Data Preprocessing

In [None]:
# necessary libraries
import pandas as pd
import numpy as np
import matplotlib.pyplot as plt
from sklearn.model_selection import train_test_split
from sklearn.preprocessing import StandardScaler
import tensorflow as tf
from sklearn.linear_model import LogisticRegression
import pickle


In [None]:
# Provide the relative file path to the bank_transaction dataset

file_path = "Churn Modeling.csv"

# Load the dataset
dataset = pd.read_csv(file_path)

# Explore the dataset
print("First few rows of the dataset:")
print(dataset.head())  
print("\nInformation about the dataset:")
print(dataset.info())  
print("\nStatistical summary of the dataset:")
print(dataset.describe()) 

# Histogram of the "Exited" variable
plt.hist(dataset["Exited"])
plt.xlabel("Exited")
plt.ylabel("Count")
plt.title("Distribution of Exited")
plt.show()

# Preprocess the data
cleaned_dataset = dataset.copy() 
cleaned_dataset.drop('RowNumber', axis=1, inplace=True)  # Remove the 'RowNumber' column

# Convert 'Gender' column values to 1 bolian
cleaned_dataset['Gender'] = cleaned_dataset['Gender'].replace({'Female': 1, 'Male': 0})

# Remove columns with null values
cleaned_dataset.dropna(axis=1, inplace=True)


# Select relevant features and target variable
selected_features = cleaned_dataset.drop(["CustomerId", "Surname", "Exited","Geography"], axis=1)  
target_variable = cleaned_dataset["Exited"]  

# Balance the dataset
num_one_targets = int(np.sum(target_variable))
zero_targets_counter = 0
indices_to_remove = []

for i in range(target_variable.shape[0]):
    if target_variable[i] == 0:
        zero_targets_counter += 1
        if zero_targets_counter > num_one_targets:
            indices_to_remove.append(i)

selected_features_balanced = selected_features.drop(indices_to_remove)
target_variable_balanced = target_variable.drop(indices_to_remove)

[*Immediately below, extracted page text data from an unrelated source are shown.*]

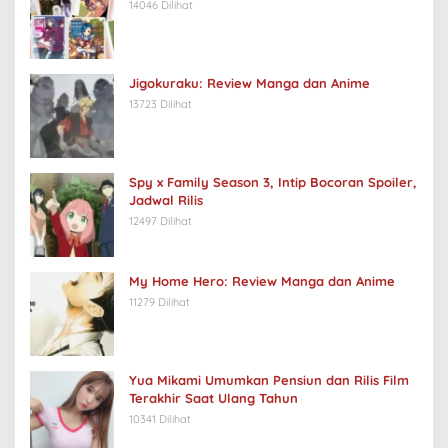
14046 Dilihat
Jigokuraku: Review Manga dan Anime
13723 Dilihat
Spy x Family Season 3, Intip Bocoran Spoiler,
Jadwal Rilis
12497 Dilihat
My Home Hero: Review Manga dan Anime
11279 Dilihat
Yua Mikami Umumkan Pensiun dan Rilis Film
Terakhir Saat Ulang Tahun
10341 Dilihat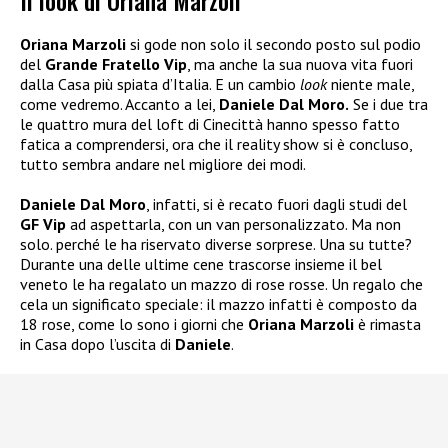
Il look di Oriana Marzoli
Oriana Marzoli
si gode non solo il secondo posto sul podio
del
Grande Fratello Vip
, ma anche la sua nuova vita fuori
dalla Casa più spiata d’Italia. E un cambio
look
niente male,
come vedremo. Accanto a lei,
Daniele Dal Moro.
Se i due tra
le quattro mura del loft di Cinecittà hanno spesso fatto
fatica a comprendersi, ora che il reality show si è concluso,
tutto sembra andare nel migliore dei modi.
Daniele Dal Moro
, infatti, si è recato fuori dagli studi del
GF Vip
ad aspettarla, con un van personalizzato. Ma non
solo. perché le ha riservato diverse sorprese. Una su tutte?
Durante una delle ultime cene trascorse insieme il bel
veneto le ha regalato un mazzo di rose rosse. Un regalo che
cela un significato speciale: il mazzo infatti è composto da
18 rose, come lo sono i giorni che
Oriana Marzoli
è rimasta
in Casa dopo l’uscita di
Daniele
.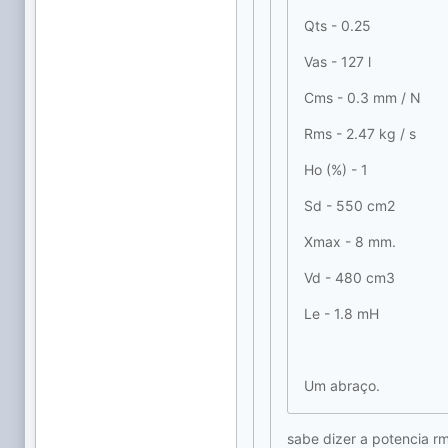
Qts - 0.25
Vas - 127 l
Cms - 0.3 mm / N
Rms - 2.47 kg / s
Ho (%) - 1
Sd - 550 cm2
Xmax - 8 mm.
Vd - 480 cm3
Le - 1.8 mH
Um abraço.
sabe dizer a potencia r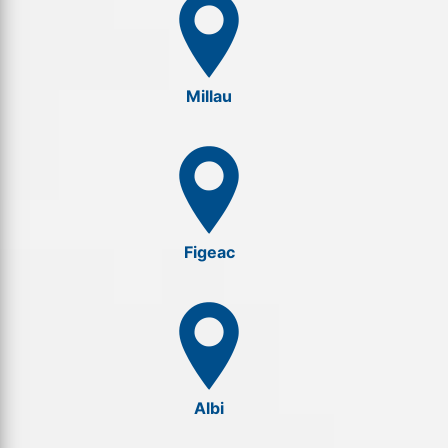
Millau
Figeac
Albi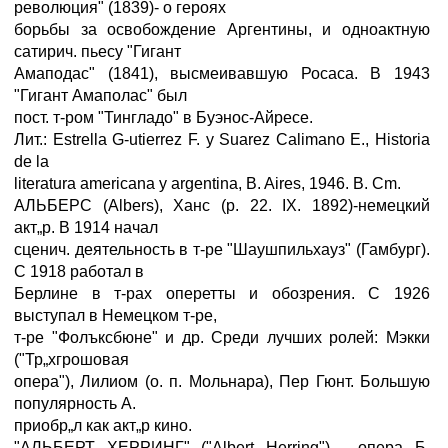
революция" (1839)- о героях
борьбы за освобождение Аргентины, и одноактную
сатирич. пьесу "Гигант
Амаподас" (1841), высмеивавшую Росаса. В 1943
"Гигант Амаполас" был
пост. т-ром "Тингладо" в Буэнос-Айресе.
Лит.: Estrella G-utierrez F. y Suarez Calimano E., Historia
de la
literatura americana y argentina, B. Aires, 1946. В. Cm.
АЛЬБЕРС (Albers), Ханс (р. 22. IX. 1892)-немецкий
акт„р. В 1914 начал
сценич. деятельность в т-ре "Шаушпильхауз" (Гамбург).
С 1918 работал в
Берлине в т-рах оперетты и обозрения. С 1926
выступал в Немецком т-ре,
т-ре "Фолъксбюне" и др. Среди лучших ролей: Мэкки
("Тр„хгрошовая
опера"), Лилиом (о. п. Мольнара), Пер Гюнт. Большую
популярность А.
приобр„л как акт„р кино.
"АЛЬБЕРТ ХЕРРИНГ" ("Albert Herring") - опера Б.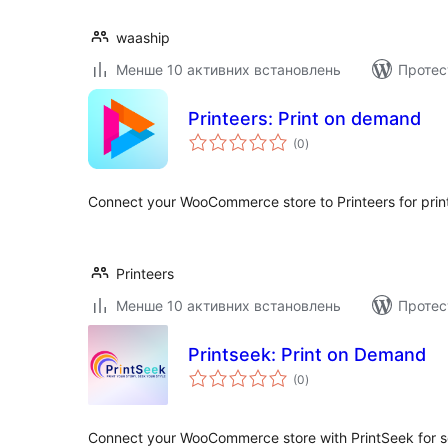
waaship
Менше 10 активних встановлень
Протес
Printeers: Print on demand
загальний
(0
)
рейтинг
Connect your WooCommerce store to Printeers for print
Printeers
Менше 10 активних встановлень
Протес
Printseek: Print on Demand
загальний
(0
)
рейтинг
Connect your WooCommerce store with PrintSeek for 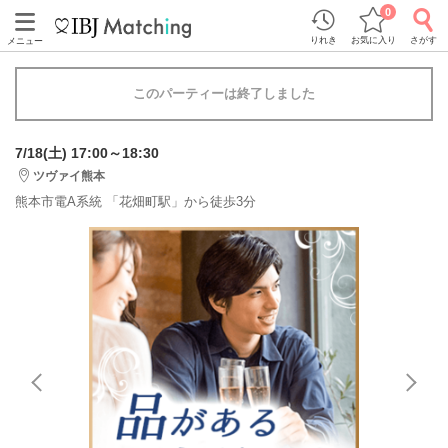
0
りれき
お気に入り
さがす
メニュー
このパーティーは終了しました
7/18(土) 17:00～18:30
ツヴァイ熊本
熊本市電A系統 「花畑町駅」から徒歩3分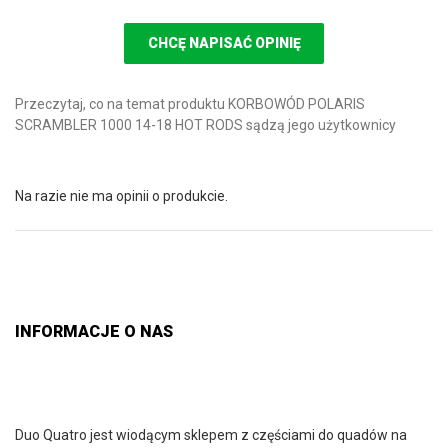
CHCĘ NAPISAĆ OPINIĘ
Przeczytaj, co na temat produktu KORBOWÓD POLARIS
SCRAMBLER 1000 14-18 HOT RODS sądzą jego użytkownicy
Na razie nie ma opinii o produkcie.
INFORMACJE O NAS
Duo Quatro jest wiodącym sklepem z częściami do quadów na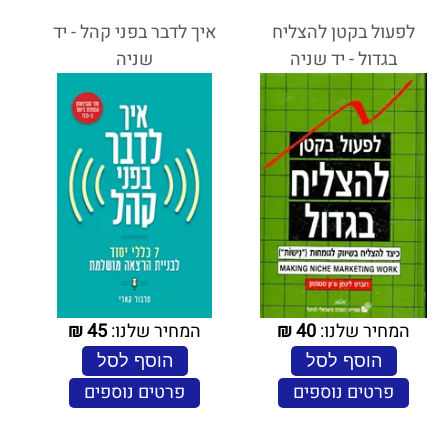
לפעול בקטן להצליח
איך לדבר בפני קהל - יד
בגדול - יד שניה
שניה
המחיר שלנו:
40
₪
המחיר שלנו:
45
₪
הוסף לסל
הוסף לסל
פרטים נוספים
פרטים נוספים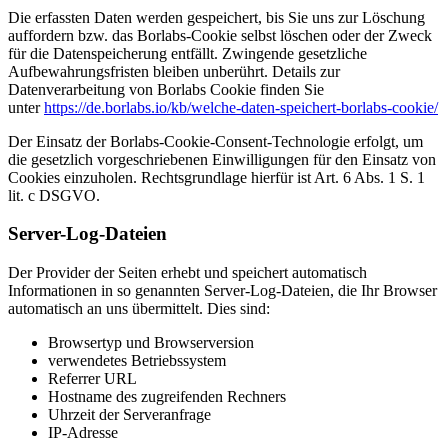
Die erfassten Daten werden gespeichert, bis Sie uns zur Löschung
auffordern bzw. das Borlabs-Cookie selbst löschen oder der Zweck
für die Datenspeicherung entfällt. Zwingende gesetzliche
Aufbewahrungsfristen bleiben unberührt. Details zur
Datenverarbeitung von Borlabs Cookie finden Sie
unter
https://de.borlabs.io/kb/welche-daten-speichert-borlabs-cookie/
Der Einsatz der Borlabs-Cookie-Consent-Technologie erfolgt, um
die gesetzlich vorgeschriebenen Einwilligungen für den Einsatz von
Cookies einzuholen. Rechtsgrundlage hierfür ist Art. 6 Abs. 1 S. 1
lit. c DSGVO.
Server-Log-Dateien
Der Provider der Seiten erhebt und speichert automatisch
Informationen in so genannten Server-Log-Dateien, die Ihr Browser
automatisch an uns übermittelt. Dies sind:
Browsertyp und Browserversion
verwendetes Betriebssystem
Referrer URL
Hostname des zugreifenden Rechners
Uhrzeit der Serveranfrage
IP-Adresse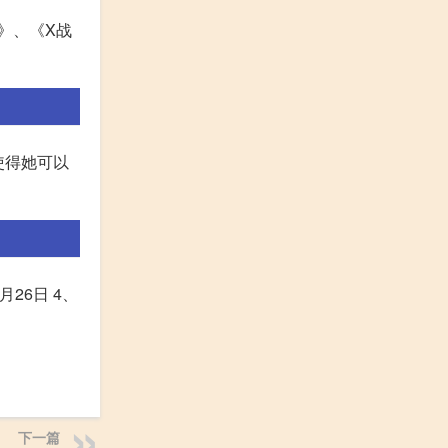
》、《X战
,使得她可以
月26日 4、
下一篇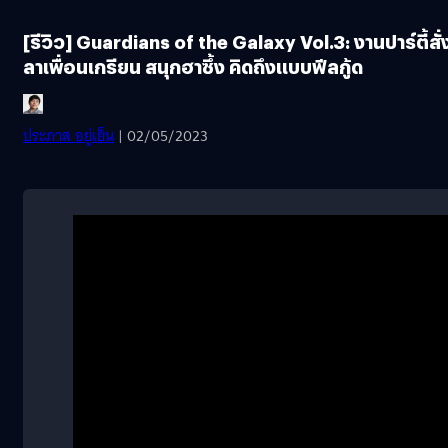
[รีวิว] Guardians of the Galaxy Vol.3: งานปาร์ตี้สั่
ลาเพื่อนเกรียน สนุกฮาซึ้ง คิดถึงแบบฟีลกู้ด
ประภาส อยู่เย็น
| 02/05/2023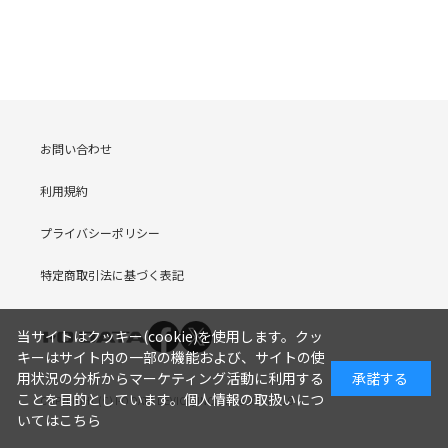
お問い合わせ
利用規約
プライバシーポリシー
特定商取引法に基づく表記
当サイトはクッキー(cookie)を使用します。クッ
キーはサイト内の一部の機能および、サイトの使
用状況の分析からマーケティング活動に利用する
承諾する
ことを目的としています。
個人情報の取扱いにつ
COPYRIGHT (C) I-O DATA DEVICE, INC. Since 2005.9.19
いてはこちら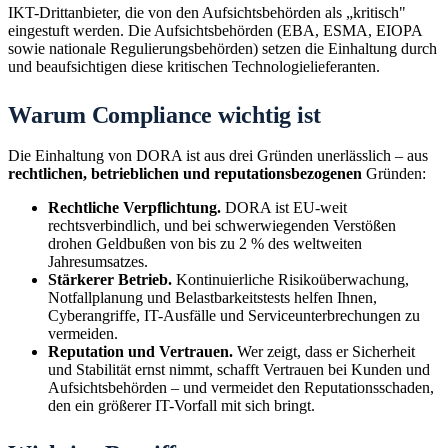
IKT-Drittanbieter, die von den Aufsichtsbehörden als „kritisch"
eingestuft werden. Die Aufsichtsbehörden (EBA, ESMA, EIOPA
sowie nationale Regulierungsbehörden) setzen die Einhaltung durch
und beaufsichtigen diese kritischen Technologielieferanten.
Warum Compliance wichtig ist
Die Einhaltung von DORA ist aus drei Gründen unerlässlich – aus
rechtlichen, betrieblichen und reputationsbezogenen
Gründen:
Rechtliche Verpflichtung.
DORA ist EU-weit
rechtsverbindlich, und bei schwerwiegenden Verstößen
drohen Geldbußen von bis zu 2 % des weltweiten
Jahresumsatzes.
Stärkerer Betrieb.
Kontinuierliche Risikoüberwachung,
Notfallplanung und Belastbarkeitstests helfen Ihnen,
Cyberangriffe, IT-Ausfälle und Serviceunterbrechungen zu
vermeiden.
Reputation und Vertrauen.
Wer zeigt, dass er Sicherheit
und Stabilität ernst nimmt, schafft Vertrauen bei Kunden und
Aufsichtsbehörden – und vermeidet den Reputationsschaden,
den ein größerer IT-Vorfall mit sich bringt.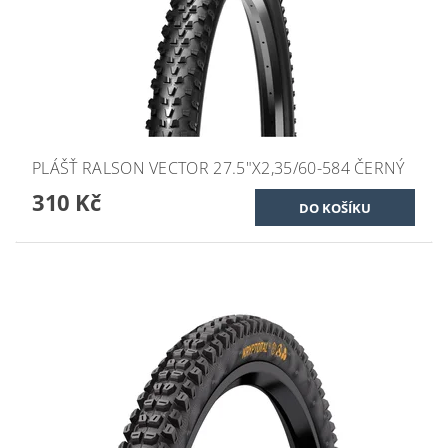
PLÁŠŤ RALSON VECTOR 27.5"X2,35/60-584 ČERNÝ
310 Kč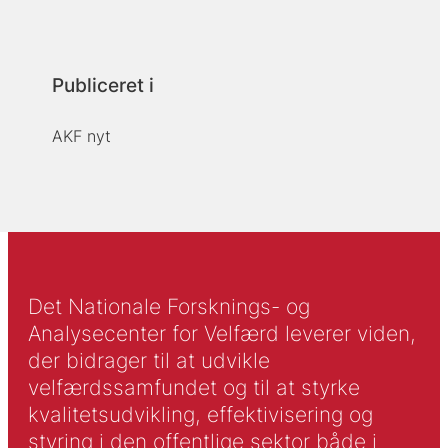
Publiceret i
AKF nyt
Det Nationale Forsknings- og
Analysecenter for Velfærd leverer viden,
der bidrager til at udvikle
velfærdssamfundet og til at styrke
kvalitetsudvikling, effektivisering og
styring i den offentlige sektor både i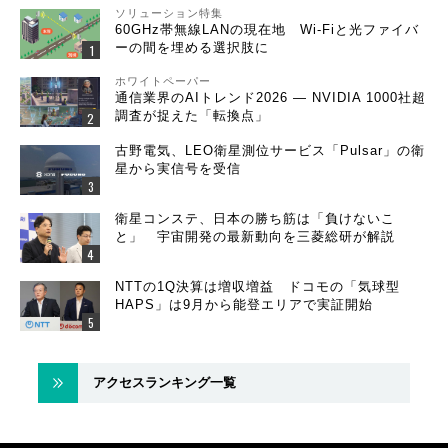
ソリューション特集
60GHz帯無線LANの現在地 Wi-Fiと光ファイバ
ーの間を埋める選択肢に
ホワイトペーパー
通信業界のAIトレンド2026 ― NVIDIA 1000社超
調査が捉えた「転換点」
古野電気、LEO衛星測位サービス「Pulsar」の衛
星から実信号を受信
衛星コンステ、日本の勝ち筋は「負けないこ
と」 宇宙開発の最新動向を三菱総研が解説
NTTの1Q決算は増収増益 ドコモの「気球型
HAPS」は9月から能登エリアで実証開始
アクセスランキング一覧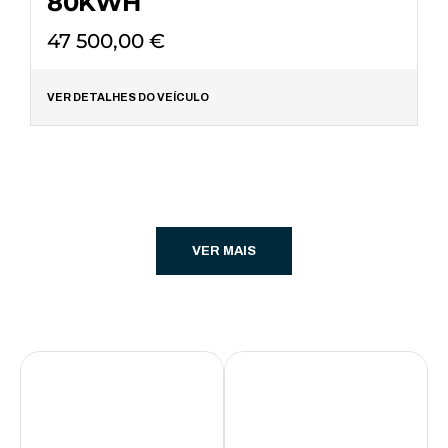
80KWH
47 500,00
€
VER DETALHES DO VEÍCULO
VER MAIS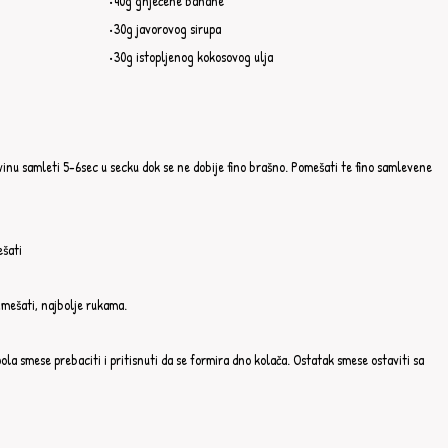
•40g gnječene banane⁣⁣
•30g javorovog sirupa⁣⁣
•30g istopljenog kokosovog ulja⁣⁣
ovinu samleti 5-6sec u secku dok se ne dobije fino brašno. Pomešati te fino samlevene 
ati ⁣⁣
ešati, najbolje rukama.⁣⁣
a smese prebaciti i pritisnuti da se formira dno kolača. Ostatak smese ostaviti sa 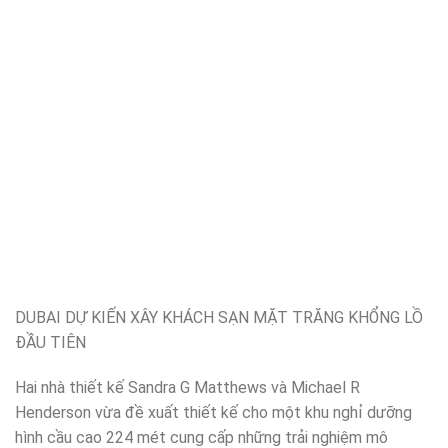
DUBAI DỰ KIẾN XÂY KHÁCH SẠN MẶT TRĂNG KHỔNG LỒ
ĐẦU TIÊN
Hai nhà thiết kế Sandra G Matthews và Michael R
Henderson vừa đề xuất thiết kế cho một khu nghỉ dưỡng
hình cầu cao 224 mét cung cấp những trải nghiệm mô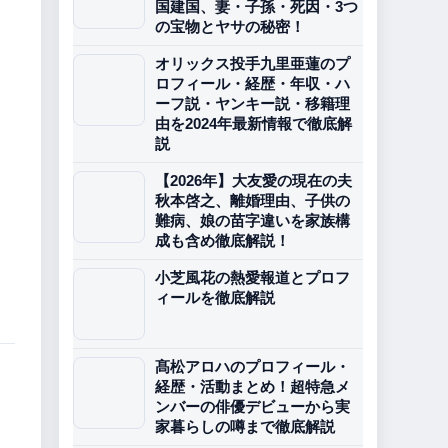
国建国、妻・子孫・死因・3つ
の宝物とヤサの秘密！
オリックス投手九里亜蓮のプ
ロフィール・経歴・年収・ハ
ーフ説・ヤンキー説・移籍理
由を2024年最新情報で徹底解
説
【2026年】大友愛の現在の夫
秋本啓之、離婚理由、子供の
難病、娘の苗字違いを家族構
成も含め徹底解説！
小芝風花の熱愛報道とプロフ
ィールを徹底解説
髙松アロハのプロフィール・
経歴・活動まとめ！超特急メ
ンバーの俳優デビューから実
家暮らしの噂まで徹底解説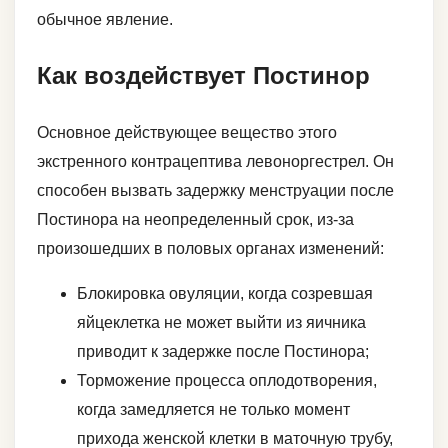
обычное явление.
Как воздействует Постинор
Основное действующее вещество этого
экстренного контрацептива левоноргестрел. Он
способен вызвать задержку менструации после
Постинора на неопределенный срок, из-за
произошедших в половых органах изменений:
Блокировка овуляции, когда созревшая
яйцеклетка не может выйти из яичника
приводит к задержке после Постинора;
Торможение процесса оплодотворения,
когда замедляется не только момент
прихода женской клетки в маточную трубу,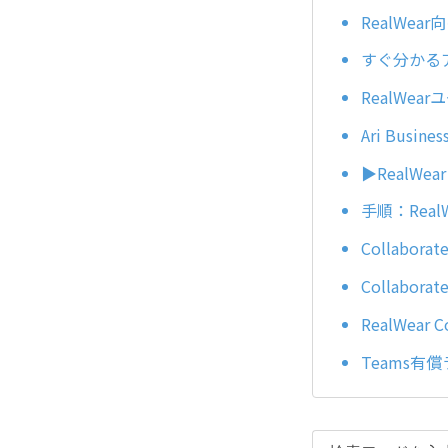
RealWear向
すぐ分かるアプ
RealWear
Ari Busi
▶️Real
手順：Real
Collabo
Collab
RealWear 
Teams有償ラ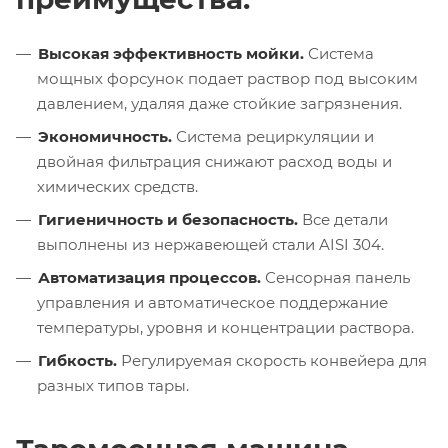
Высокая эффективность мойки.
Система
мощных форсунок подает раствор под высоким
давлением, удаляя даже стойкие загрязнения.
Экономичность.
Система рециркуляции и
двойная фильтрация снижают расход воды и
химических средств.
Гигиеничность и безопасность.
Все детали
выполнены из нержавеющей стали AISI 304.
Автоматизация процессов.
Сенсорная панель
управления и автоматическое поддержание
температуры, уровня и концентрации раствора.
Гибкость.
Регулируемая скорость конвейера для
разных типов тары.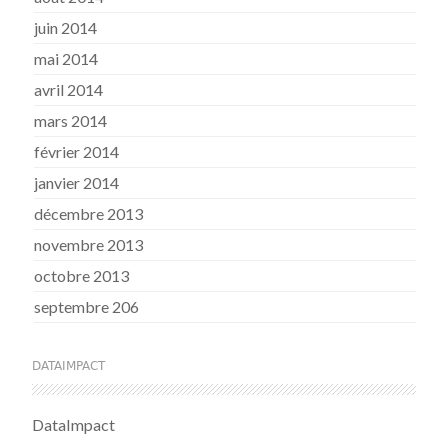
juin 2014
mai 2014
avril 2014
mars 2014
février 2014
janvier 2014
décembre 2013
novembre 2013
octobre 2013
septembre 206
DATAIMPACT
DataImpact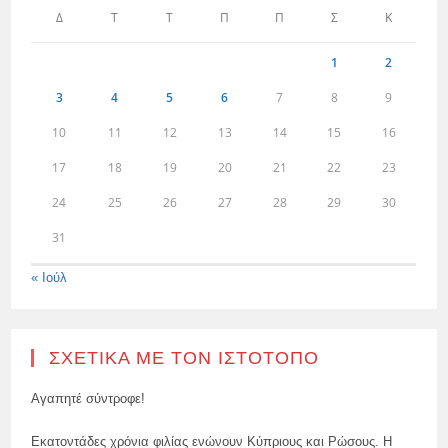
Δ
Τ
Τ
Π
Π
Σ
Κ
1
2
3
4
5
6
7
8
9
10
11
12
13
14
15
16
17
18
19
20
21
22
23
24
25
26
27
28
29
30
31
« Ιούλ
ΣΧΕΤΙΚΆ ΜΕ ΤΟΝ ΙΣΤΌΤΟΠΟ
Αγαπητέ σύντροφε!
Εκατοντάδες χρόνια φιλίας ενώνουν Κύπριους και Ρώσους. Η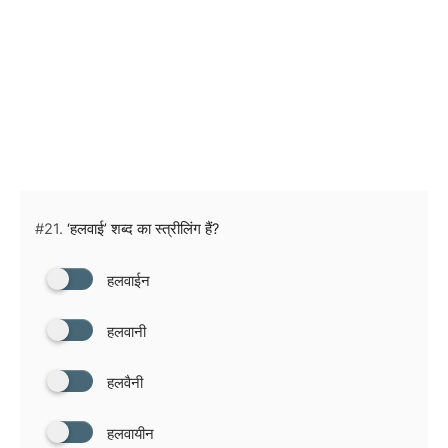
#21.
‘हलवाई’ शब्द का स्त्रीलिंग हैं?
हलवाईन
हलवानी
हलवैनी
हलवायीन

# Standardize the features using StandardScaler
scaler = StandardScaler()
selected_features_scaled = scaler.fit_transform(selected_features_balanced)

# Shuffle the data
shuffled_indices = np.arange(selected_features_scaled.shape[0])
np.random.shuffle(shuffled_indices)

selected_features_balanced.reset_index(drop=True, inplace=True) # Reset indices
target_variable_balanced.reset_index(drop=True, inplace=True) # Reset indice 

selected_features_shuffled = selected_features_scaled[shuffled_indices]
target_variable_shuffled = target_variable_balanced[shuffled_indices]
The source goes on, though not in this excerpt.